Le vacanze di Pasqua nel calendario scolastico italiano sono da sempre accompagnate da una costante: i compiti assegnati per casa. Esercizi, letture, verifiche da preparare. Un’estensione della scuola oltre la scuola. Nel 2026, però, in una classe di Roma, questo schema si è incrinato. Una professoressa ha scelto di non assegnare alcun compito tradizionale, sostituendo pagine da completare con una lista di azioni quotidiane scritte alla lavagna. Nessun programma da finire, nessuna verifica al rientro. Solo indicazioni pratiche, immediatamente applicabili. Il gesto ha fatto rapidamente il giro dei social, segno che intercetta un tema reale: il rapporto tra apprendimento e vita concreta.
- La lista dei "compiti" scritta sulla lavagna
- L'esperienza contro la teoria: cosa imparano davvero i ragazzi?
- 2026: i numeri rendono urgente un cambiamento
- Il ruolo degli adulti: l'apprendimento per imitazione
La lista dei “compiti” scritta sulla lavagna
La proposta non ha nulla di teorico.

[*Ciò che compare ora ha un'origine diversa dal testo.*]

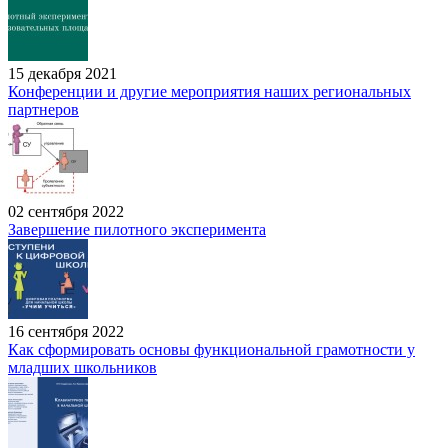
15 декабря 2021
Конференции и другие мероприятия наших региональных
партнеров
02 сентября 2022
Завершение пилотного эксперимента
16 сентября 2022
Как сформировать основы функциональной грамотности у
младших школьников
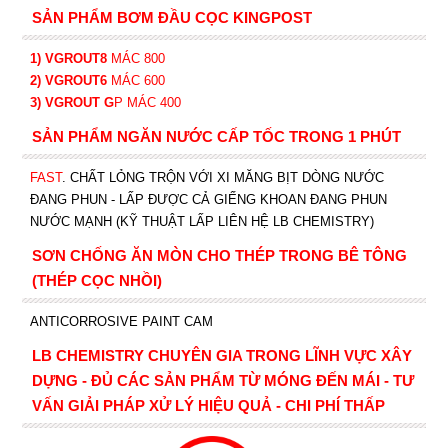
SẢN PHẨM BƠM ĐẦU CỌC KINGPOST
1) VGROUT8
MÁC 800
2) VGROUT6
MÁC 600
3) VGROUT G
P
MÁC 400
SẢN PHẨM NGĂN NƯỚC CẤP TỐC TRONG 1 PHÚT
FAST
. CHẤT LỎNG TRỘN VỚI XI MĂNG BỊT DÒNG NƯỚC
ĐANG PHUN - LẤP ĐƯỢC CẢ GIẾNG KHOAN ĐANG PHUN
NƯỚC MẠNH (KỸ THUẬT LẤP LIÊN HỆ LB CHEMISTRY)
SƠN CHỐNG ĂN MÒN CHO THÉP TRONG BÊ TÔNG
(THÉP CỌC NHỒI)
ANTICORROSIVE PAINT CAM
LB CHEMISTRY CHUYÊN GIA TRONG LĨNH VỰC XÂY
DỰNG - ĐỦ CÁC SẢN PHẨM TỪ MÓNG ĐẾN MÁI - TƯ
VẤN GIẢI PHÁP XỬ LÝ HIỆU QUẢ - CHI PHÍ THẤP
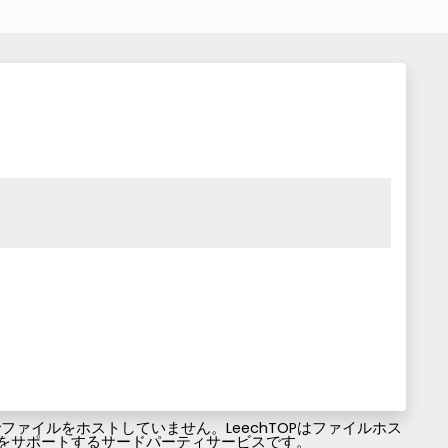
ァイルをホストしていません。LeechTOPはファイルホス
ファイルのダウンロードをサポートするサードパーティサービスです。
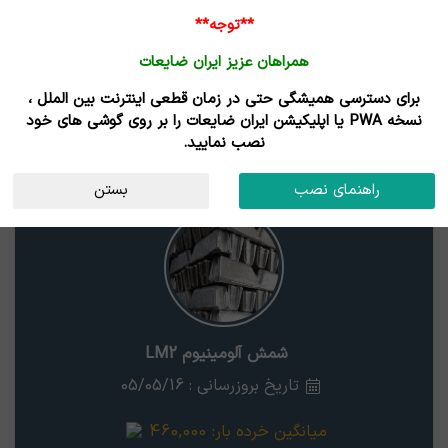
**توجه**
همراهان عزیز ایران ضایعات
برای دسترسی همیشگی حتی در زمان قطعی اینترنت بین الملل ،
نتایج جستجوی قیمت
نسخه PWA یا اپلیکیشن ایران ضایعات را بر روی گوشی های خود
نصب نمایید.
شمش آلومینیوم LM2
استان
راهنمای نصب
بستن
شمش آلومینیوم LM2
تاریخ بروزرسانی : 05/05/16
میانگین خرده بار:
460,000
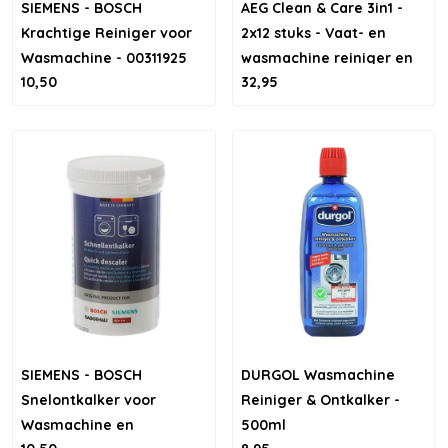
SIEMENS - BOSCH
AEG Clean & Care 3in1 -
Krachtige Reiniger voor
2x12 stuks - Vaat- en
Wasmachine - 00311925
wasmachine reiniger en
10,50
32,95
ontkalker
SIEMENS - BOSCH
DURGOL Wasmachine
Snelontkalker voor
Reiniger & Ontkalker -
Wasmachine en
500ml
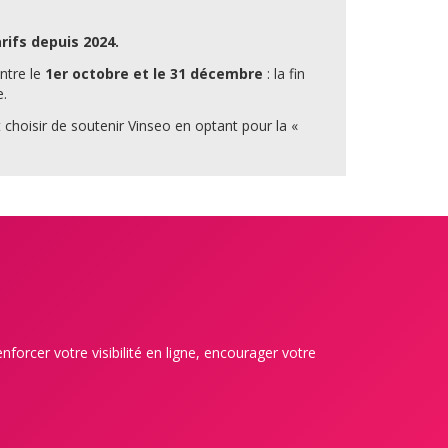
rifs depuis 2024.
ntre le
1er octobre et le 31 décembre
: la fin
e.
choisir de soutenir Vinseo en optant pour la «
enforcer votre visibilité en ligne, encourager votre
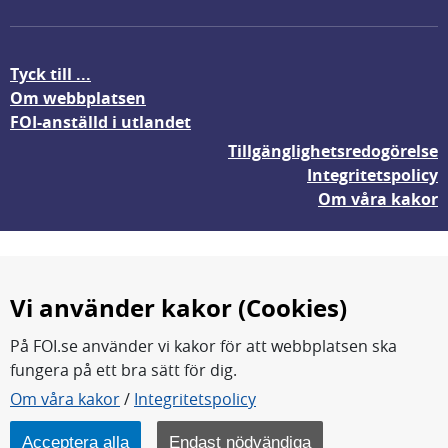
Tyck till ...
Om webbplatsen
FOI-anställd i utlandet
Tillgänglighetsredogörelse
Integritetspolicy
Om våra kakor
Vi använder kakor (Cookies)
På FOI.se använder vi kakor för att webbplatsen ska
fungera på ett bra sätt för dig.
FOI forskar för en säkrare värld.
Om våra kakor
/
Integritetspolicy
FOI:s kärnverksamhet är forskning, metod- och
teknikutveckling samt analyser och studier.
Acceptera alla
Endast nödvändiga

Le indicazioni sono semplici e misurabili: riciclare la carta dell’uovo di Pasqua, fare passeggiate all’aria aperta, raccogliere rifiuti nelle aree frequentate, evitare sprechi alimentari durante i pranzi festivi, prendersi cura di una pianta. Serve soltanto tempo e attenzione. È proprio questo il punto: riportare l’attenzione su gesti che, pur essendo elementari, non sono più automatici. Nel 2026, secondo diversi report europei sui comportamenti ambientali, i giovani passano in media oltre 6 ore al giorno davanti a uno schermo. Stare semplicemente all’aperto o osservare l’ambiente circostante sembra quindi essere diventato un’eccezione, non la norma.
L’esperienza contro la teoria: cosa imparano davvero i ragazzi?
La differenza tra spiegare un concetto e farlo vivere è sostanziale. Dire a uno studente che l’ambiente va rispettato produce conoscenza. Chiedergli di raccogliere un rifiuto produce consapevolezza. Sono due livelli distinti. La prima è informazione, la seconda è interiorizzazione. L’apprendimento esperienziale, studiato in pedagogia da decenni, dimostra che le azioni ripetute generano comportamenti stabili. Annaffiare una pianta per più giorni insegna costanza, ridurre lo spreco a tavola introduce il concetto di risorsa limitata, e così via. Non sono nozioni astratte: sono abitudini. Ed è su queste che si costruisce il comportamento adulto.
2026: i numeri rendono urgente un cambiamento
La scelta della docente nasce da dati che ci parlano chiaro: secondo il Programma delle Nazioni Unite per l’Ambiente, ogni anno nel mondo vengono sprecate circa 931 milioni di tonnellate di cibo. In Europa, la media pro capite supera i 70 kg annui. In Italia, le stime più recenti indicano uno spreco domestico di oltre 27 kg per persona all’anno. Parallelamente, la produzione di rifiuti urbani continua a crescere, mentre il riciclo, pur in aumento, non riesce a compensare completamente i livelli di consumo. Educare alle buone pratiche è diventata una necessità operativa, e iniziare durante l’età scolastica è il punto più efficace.
Il ruolo degli adulti: l’apprendimento per imitazione
C’è un elemento che questa iniziativa mette in evidenza con precisione: i ragazzi non apprendono in isolamento. Osservano, replicano, interiorizzano. Se un adulto spegne la luce uscendo da una stanza, quel gesto diventa normale. Se evita di sprecare cibo, diventa un comportamento acquisito. La responsabilità educativa non è confinata alla scuola. Famiglia, insegnanti, contesto sociale contribuiscono in modo diretto. Le vacanze, in questo senso, possono essere una sorta di laboratorio condiviso dove consolidare l’apparendimento attraverso la pratica quotidiana.
Quei “compiti” assegnati dalla docente di Roma ovviamente non verranno corretti. Non ci sarà una valutazione numerica né una verifica al rientro ed eliminando il controllo esterno il focus è spostato sulla motivazione interna. Si agisce non per un voto ma perché si riconosce il valore dell’azione. È un cambio di paradigma netto rispetto alla didattica tradizionale e se anche solo una parte degli studenti trasformerà queste indicazioni in abitudini, il risultato sarà più duraturo di qualsiasi esercizio scritto.